SC I N. Particulate Contamination
This section of Supplementary Chapter I provides information on the status and application of the texts on particulate contamination included in Appendix XIII. Guidance is also offered on limits for visible particles in small-volume injections.
1. Appendix XIII comprises two methods for determining particulate contamination:- Sub-visible particles and Visible particles. Of these two methods, only that for sub-visible particles is currently invoked as a mandatory requirement within the monographs of the Pharmacopoeia.
2. The test for sub-visible particles included as Appendix XIII A is method text 2.9.19 of the European Pharmacopoeia. The criteria are invoked by means of the revised Ph Eur general monograph for Parenteral Preparations. The statements previously included in certain individual monographs of the British Pharmacopoeia such as Sodium Chloride Intravenous Infusion have therefore been deleted and reliance placed on the general monograph.
3. The test for visible particles included as Appendix XIII B is method text 2.9.20 of the European Pharmacopoeia.

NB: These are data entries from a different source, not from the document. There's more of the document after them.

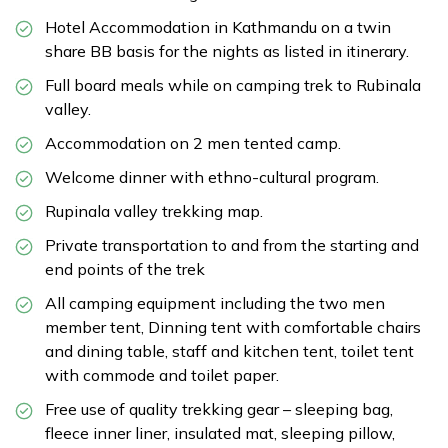
Hotel Accommodation in Kathmandu on a twin
share BB basis for the nights as listed in itinerary.
Full board meals while on camping trek to Rubinala
valley.
Accommodation on 2 men tented camp.
Welcome dinner with ethno-cultural program.
Rupinala valley trekking map.
Private transportation to and from the starting and
end points of the trek
All camping equipment including the two men
member tent, Dinning tent with comfortable chairs
and dining table, staff and kitchen tent, toilet tent
with commode and toilet paper.
Free use of quality trekking gear – sleeping bag,
fleece inner liner, insulated mat, sleeping pillow,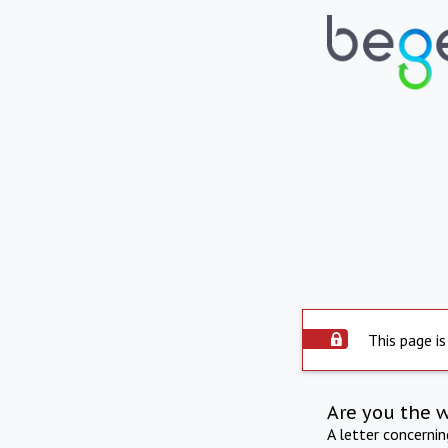
This page is
Are you the 
A letter concerni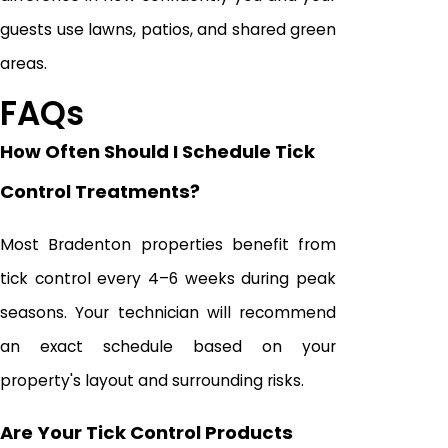
guests use lawns, patios, and shared green
areas.
FAQs
How Often Should I Schedule Tick
Control Treatments?
Most Bradenton properties benefit from
tick control every 4–6 weeks during peak
seasons. Your technician will recommend
an exact schedule based on your
property's layout and surrounding risks.
Are Your Tick Control Products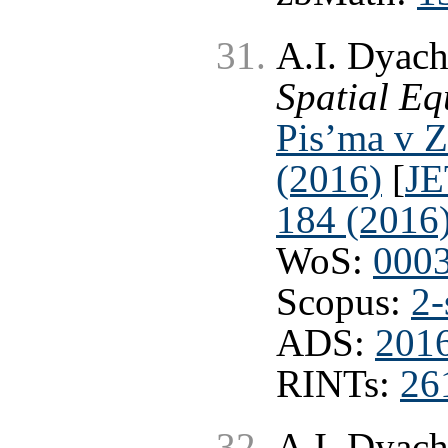
A.I. Dyach
Spatial Eq
Pis’ma v Z
(2016)
[
JE
184 (2016
WoS:
000
Scopus:
2-
ADS:
201
RINTs:
26
A.I. Dyach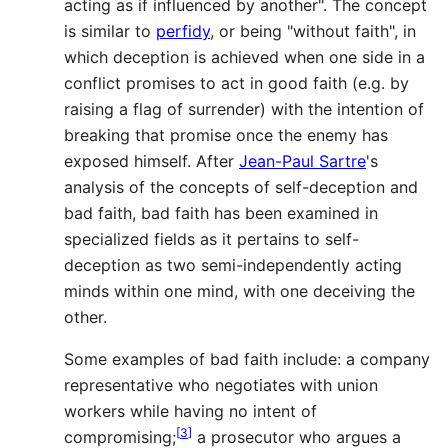
acting as if influenced by another". The concept
is similar to
perfidy
, or being "without faith", in
which deception is achieved when one side in a
conflict promises to act in good faith (e.g. by
raising a flag of surrender) with the intention of
breaking that promise once the enemy has
exposed himself. After
Jean-Paul Sartre
's
analysis of the concepts of self-deception and
bad faith, bad faith has been examined in
specialized fields as it pertains to self-
deception as two semi-independently acting
minds within one mind, with one deceiving the
other.
Some examples of bad faith include: a company
representative who negotiates with union
workers while having no intent of
[
3
]
compromising;
a prosecutor who argues a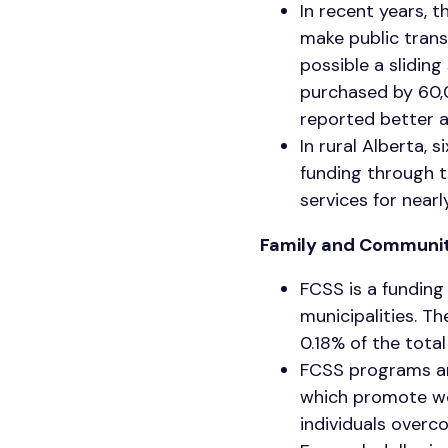
In recent years,
make public trans
possible a slidin
purchased by 60,
reported better a
In rural Alberta, 
funding through t
services for near
Family and Communit
FCSS is a funding
municipalities. Th
0.18% of the total
FCSS programs are
which promote wel
individuals overc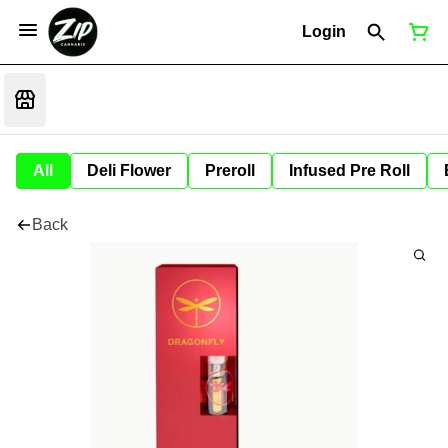
Login
All
Deli Flower
Preroll
Infused Pre Roll
Back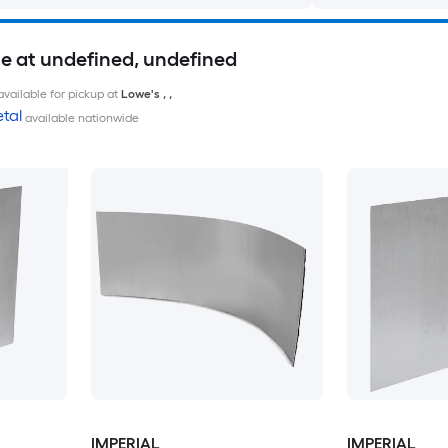
le at undefined, undefined
available for pickup at
Lowe's
,
,
tal
available nationwide
IMPERIAL
IMPERIAL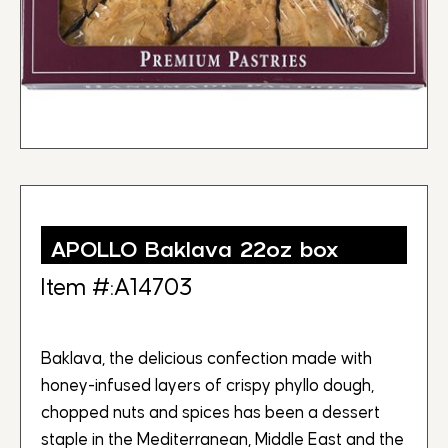
APOLLO Baklava 22oz box
Item #:A14703
Baklava, the delicious confection made with
honey-infused layers of crispy phyllo dough,
chopped nuts and spices has been a dessert
staple in the Mediterranean, Middle East and the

This text describes standardised viewing conditions but sets no criteria of acceptance. Contamination by visible particles is governed instead by the requirement of the Ph Eur general monograph for Parenteral Preparations that injections and intravenous infusions that are solutions are required to be ‘clear and practically free from particles’. It is recognised that this latter requirement can give rise to problems of interpretation. These problems could, perhaps, be overcome by providing simple criteria for the test for visible particles suitable for application as a pharmacopoeial ‘check-test’, that is, for application by an independent analyst, for example, a hospital quality control pharmacist, as a means of judging the quality of a particular parenteral preparation.

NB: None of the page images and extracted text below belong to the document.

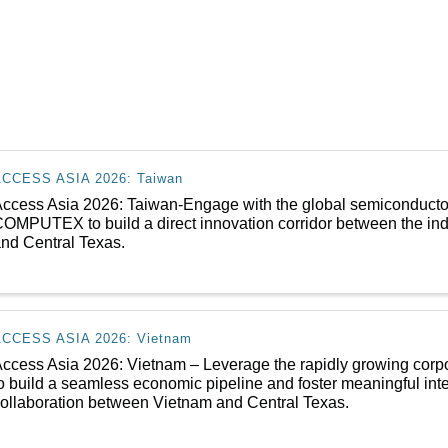
ACCESS ASIA 2026: Taiwan
ccess Asia 2026: Taiwan-Engage with the global semiconducto
OMPUTEX to build a direct innovation corridor between the indu
nd Central Texas.
ACCESS ASIA 2026: Vietnam
ccess Asia 2026: Vietnam – Leverage the rapidly growing corpor
o build a seamless economic pipeline and foster meaningful int
ollaboration between Vietnam and Central Texas.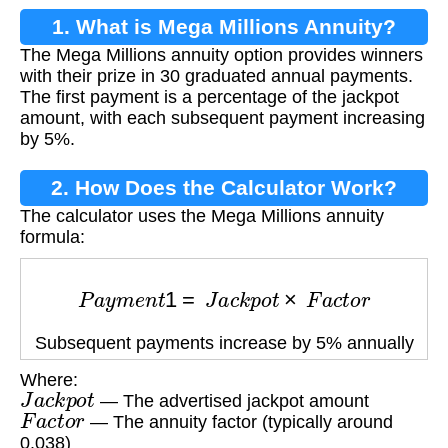
1. What is Mega Millions Annuity?
The Mega Millions annuity option provides winners
with their prize in 30 graduated annual payments.
The first payment is a percentage of the jackpot
amount, with each subsequent payment increasing
by 5%.
2. How Does the Calculator Work?
The calculator uses the Mega Millions annuity
formula:
P
a
y
m
e
n
t
1
=
J
a
c
k
p
o
t
×
F
a
c
t
o
r
Subsequent payments increase by 5% annually
Where:
J
a
c
k
p
o
t
— The advertised jackpot amount
F
a
c
t
o
r
— The annuity factor (typically around
0.038)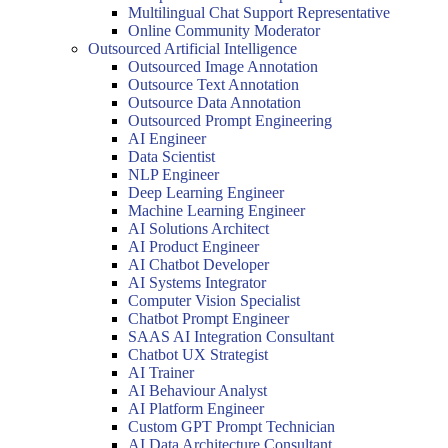
Multilingual Chat Support Representative
Online Community Moderator
Outsourced Artificial Intelligence
Outsourced Image Annotation
Outsource Text Annotation
Outsource Data Annotation
Outsourced Prompt Engineering
AI Engineer
Data Scientist
NLP Engineer
Deep Learning Engineer
Machine Learning Engineer
AI Solutions Architect
AI Product Engineer
AI Chatbot Developer
AI Systems Integrator
Computer Vision Specialist
Chatbot Prompt Engineer
SAAS AI Integration Consultant
Chatbot UX Strategist
AI Trainer
AI Behaviour Analyst
AI Platform Engineer
Custom GPT Prompt Technician
AI Data Architecture Consultant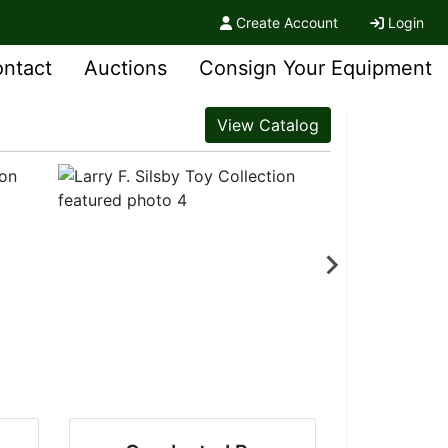
Create Account
Login
ntact
Auctions
Consign Your Equipment
View Catalog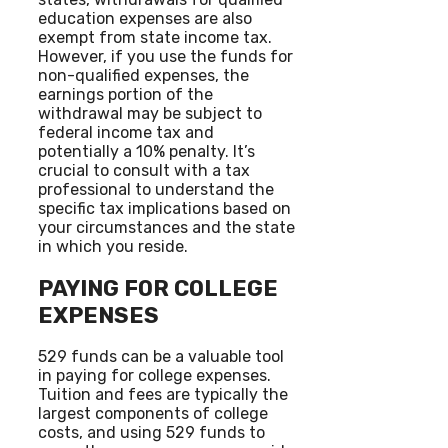
education expenses are also
exempt from state income tax.
However, if you use the funds for
non-qualified expenses, the
earnings portion of the
withdrawal may be subject to
federal income tax and
potentially a 10% penalty. It’s
crucial to consult with a tax
professional to understand the
specific tax implications based on
your circumstances and the state
in which you reside.
PAYING FOR COLLEGE
EXPENSES
529 funds can be a valuable tool
in paying for college expenses.
Tuition and fees are typically the
largest components of college
costs, and using 529 funds to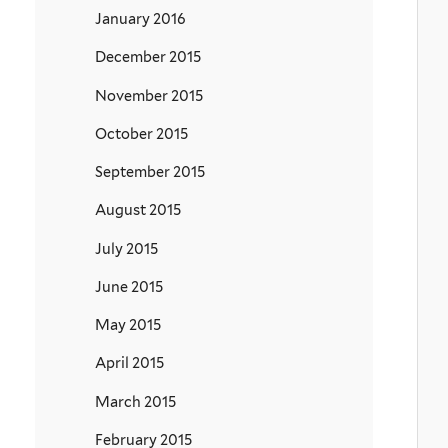
January 2016
December 2015
November 2015
October 2015
September 2015
August 2015
July 2015
June 2015
May 2015
April 2015
March 2015
February 2015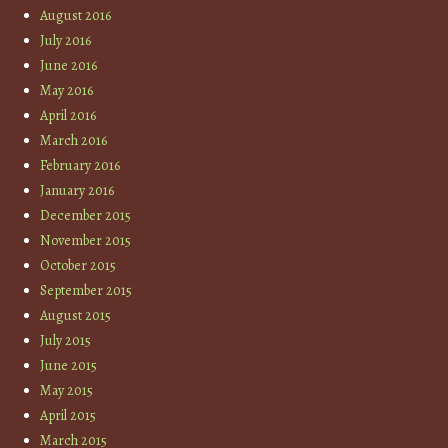
August 2016
July 2016
June 2016
May 2016
April 2016
March 2016
February 2016
January 2016
December 2015
November 2015
October 2015
September 2015
August 2015
July 2015
June 2015
May 2015
April 2015
March 2015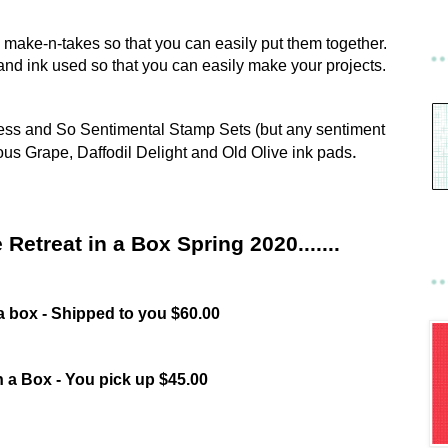
the make-n-takes so that you can easily put them together.
ts and ink used so that you can easily make your projects.
ress and So Sentimental Stamp Sets (but any sentiment
ous Grape, Daffodil Delight and Old Olive ink pads
.
 Retreat in a Box Spring 2020.......
 a box - Shipped to you $60.00
n a Box - You pick up $45.00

4. The need to set limits is based on the premise that an expectation of total absence of visible particles from all containers from a batch of an injectable preparation is unreasonable and unrealistic. An attributes-based test using a small sample together with simple pass/fail criteria would be consistent with the needs and constraints of a check test. The criteria chosen would need to be capable of detecting a batch that was grossly contaminated while representing an acceptably low chance of condemning batches of satisfactory quality through a small sample being unrepresentative. It would, of course, be unlikely that, if a sample failed such a test, consequent action would be initiated by the competent authority on the result of a single test. In such circumstances the competent authority would investigate the occurrence further with the manufacturer.

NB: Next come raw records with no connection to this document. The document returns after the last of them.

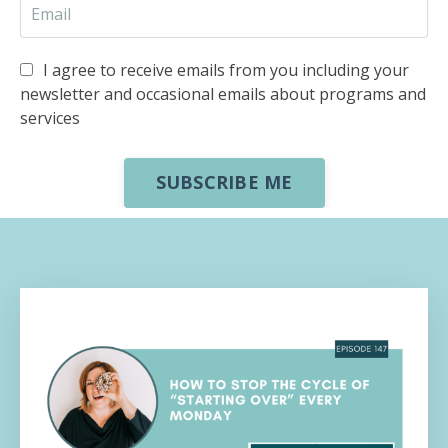
I agree to receive emails from you including your
newsletter and occasional emails about programs and
services
SUBSCRIBE ME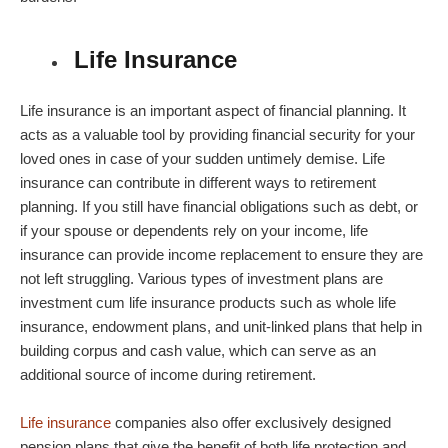
Life Insurance
Life insurance is an important aspect of financial planning. It
acts as a valuable tool by providing financial security for your
loved ones in case of your sudden untimely demise. Life
insurance can contribute in different ways to
retirement
planning
. If you still have financial obligations such as debt, or
if your spouse or dependents rely on your income, life
insurance can provide income replacement to ensure they are
not left struggling. Various types of
investment plans
are
investment cum life insurance products such as whole life
insurance, endowment plans, and unit-linked plans that help in
building corpus and cash value, which can serve as an
additional source of income during retirement.
Life insurance
companies also offer exclusively designed
pension plans
that give the benefit of both life protection and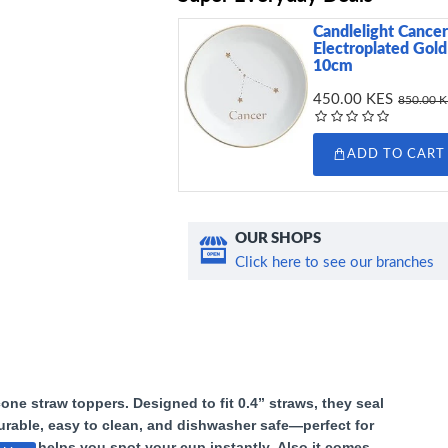
Candlelight Cancer
Electroplated Gold
10cm
450.00 KES
850.00 
ADD TO CART
OUR SHOPS
Click here to see our branches
cone straw toppers. Designed to fit 0.4” straws, they seal
Durable, easy to clean, and dishwasher safe—perfect for
 shape helps you spot your cup instantly.
Also it comes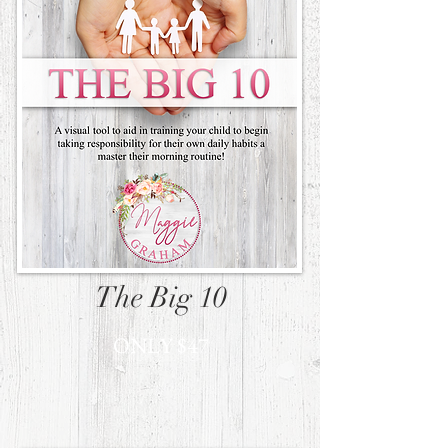
The Big 10
ONLY $47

5. The following criteria are offered as generally suitable for a check test for small volume injections that are solutions. For guidance, it is suggested that in total 20 containers are examined as described in Appendix XIII B and any particles recorded. It is suggested that the preparation being examined should be considered to have failed the test if one or more particles are found in more than one container.
6. It is emphasised that these criteria are not intended for use by a manufacturer for batch release purposes. It is expected that a manufacturer would obtain assurance of the quality of his product with respect to visible particulate matter by 100% inspection or by other appropriate means in accordance with good pharmaceutical manufacturing practice (GMP).